Still, Vesneske doesn`t just concentrate on the positives.

Among the negatives:

■ Almost a quarter of the teachers hired inbetween April and June have no classroom practice, up from 16.9 percent last year.

■ The number of retirees or teachers leaving for other reasons rose by more than 100.

■ Colleges and universities in Nevada optimistically will produce 1,300 teacher candidates this year.

■ California, which supplies the most out-of-state candidates for the district, anticipates hiring 21,500 teachers statewide – the largest such figure there in a decade.

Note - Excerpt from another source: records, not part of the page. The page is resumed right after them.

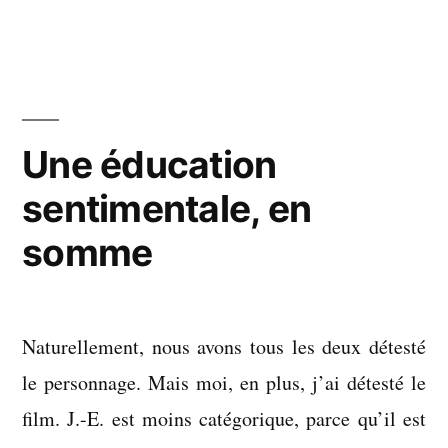
:
films
vus
en
juillet
Une éducation
2020
sentimentale, en
somme
Naturellement, nous avons tous les deux détesté
le personnage. Mais moi, en plus, j’ai détesté le
film. J.-E. est moins catégorique, parce qu’il est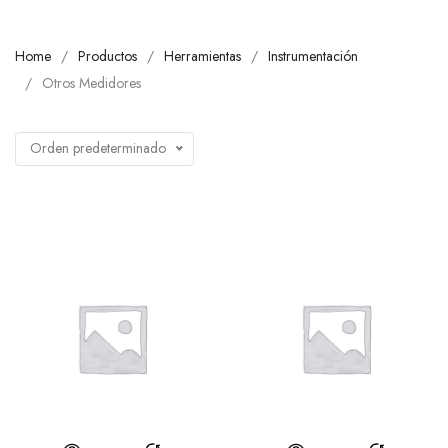
Home
Productos
Herramientas
Instrumentación
Otros Medidores
Orden predeterminado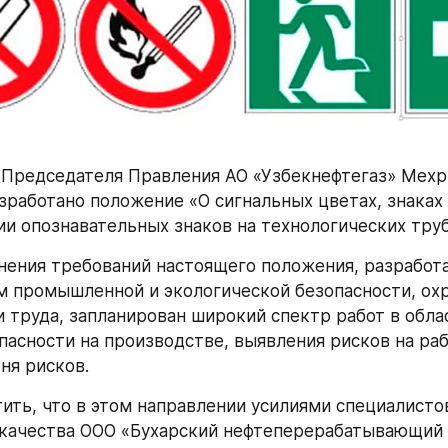
Председателя Правления АО «Узбекнефтегаз» Мехр
зработано положение «О сигнальных цветах, знаках 
ии опознавательных знаков на технологических тру
нения требований настоящего положения, разработа
 промышленной и экологической безопасности, охр
и труда, запланирован широкий спектр работ в обла
пасности на производстве, выявления рисков на раб
ня рисков.
ить, что в этом направлении усилиями специалисто
качества ООО «Бухарский нефтеперерабатывающий з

That`s also not accounting for the intense recruiting efforts of other school districts in Nevada and the rest of the nation, extra positions that the district must pack to sate fresh state mandates and the typical three hundred to four hundred teachers who will retire or resign before August.

«Let`s see, and we haven`t even mentioned support staff, administrators or substitutes and coaches,» said Meg Nigro, the school district`s executive director of recruitment and development. «Now I`m stressed.»

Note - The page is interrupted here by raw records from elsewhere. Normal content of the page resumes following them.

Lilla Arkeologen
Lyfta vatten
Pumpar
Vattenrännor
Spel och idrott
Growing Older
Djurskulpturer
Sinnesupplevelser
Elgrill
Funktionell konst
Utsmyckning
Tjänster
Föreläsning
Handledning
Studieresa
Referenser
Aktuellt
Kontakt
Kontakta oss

What troubles Nigro and Vesneske most is the sheer number of vacancies in special education and at-risk elementary schools.

Of the current 1,069 classroom vacancies, more than eight hundred fifty – or eighty percent – influence the neediest students in very first through fifth grade and in special education.

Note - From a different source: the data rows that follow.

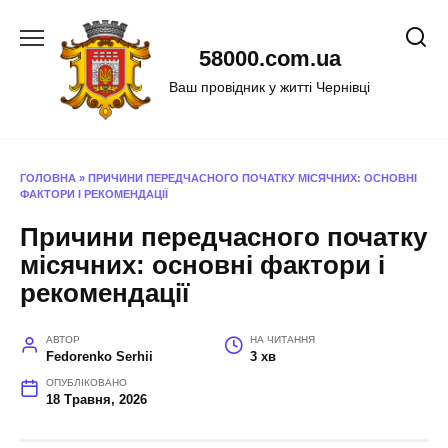
Перейти
до
58000.com.ua
вмісту
Ваш провідник у житті Чернівці
ГОЛОВНА
»
ПРИЧИНИ ПЕРЕДЧАСНОГО ПОЧАТКУ МІСЯЧНИХ: ОСНОВНІ
ФАКТОРИ І РЕКОМЕНДАЦІЇ
Причини передчасного початку
місячних: основні фактори і
рекомендації
АВТОР
НА ЧИТАННЯ
Fedorenko Serhii
3 хв
ОПУБЛІКОВАНО
18 Травня, 2026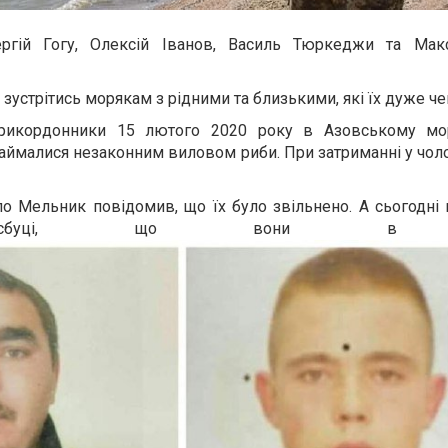
Сергій Гогу, Олексій Іванов, Василь Тюркеджи та Мак
устрітись морякам з рідними та близькими, які їх дуже че
 прикордонники 15 лютого 2020 року в Азовському мо
 займалися незаконним виловом риби. При затриманні у чоло
о Мельник повідомив, що їх було звільнено. А сьогодні 
ейсбуці, що вони в Укр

«When people think about vacancies, it should be a concern,» Vesneske said. «It`s certainly a concern for us, but I think it`s significant to know the vacancies are not evenly spread. It`s so intensely skewed.»

Cue the state incentives.

In the final moments of their recently concluded session, lawmakers approved Senate Bill five hundred eleven to suggest $Ten million each year over the next two years in local incentives for freshly hired teachers to work in at-risk and poorly performing schools.

Districts have until July six to submit an application for those funds, with a cap of $Five,000 per individual per year, and the State Board of Education will make an initial decision on allocations at its July twenty three meeting. Local school boards can determine to use the money for signing bonuses, salary increases and more.

«Even tho’ it won`t be available soon, we are already advertising that about $Four,000 to $Five,000 will be available,» Vesneske said, adding that some recently hired teachers already have asked about the incentives.

Packing THE GAPS

Other third-party organizations also have attempted to help the district chip away at its overall hiring aim.

Instruct for America, a nonprofit group that places latest college graduates at needy schools for two years, extended its contract with the district in December to expand local membership from one hundred fifty fresh teachers to one hundred seventy five fresh teachers annually over the next three years.

Nationally, however, a hiccup in the group`s own recruitment efforts has drawn a smaller pool of applicants, and Instruct For America will place one hundred fifteen teachers in Clark County schools this year.

Meantime, at Fremont Middle School near Charleston Boulevard and Maryland Parkway, education professors from the University of Nevada, Las Vegas have hosted an intense, five-week teacher training program for an inaugural class of twenty professionals with backgrounds in the military, hospitality, engineering and culinary arts.

The so-called Rebel Academy, which enrolled about six dozen middle school students for free summer courses, offers the twenty teacher candidates a chance to earn enough classroom practice to apply for a training license. The candidates will proceed their studies at UNLV to finish a master`s degree while training utter time in the district.

«It`s something that`s always been in my DNA,» said Bentley McDonald, a 27-year-old community organizer who created the local nonprofit Real Education Matters to inspire minority students to care more about school.

While he has heard of the teacher incentives available soon through the state, McDonald said that`s not why he hopes to work at an at-risk middle school kicking off in August.

«That`s where you can make the greatest influence on a community,» he said. «They do have fine incentives, but for me it`s not about the money.»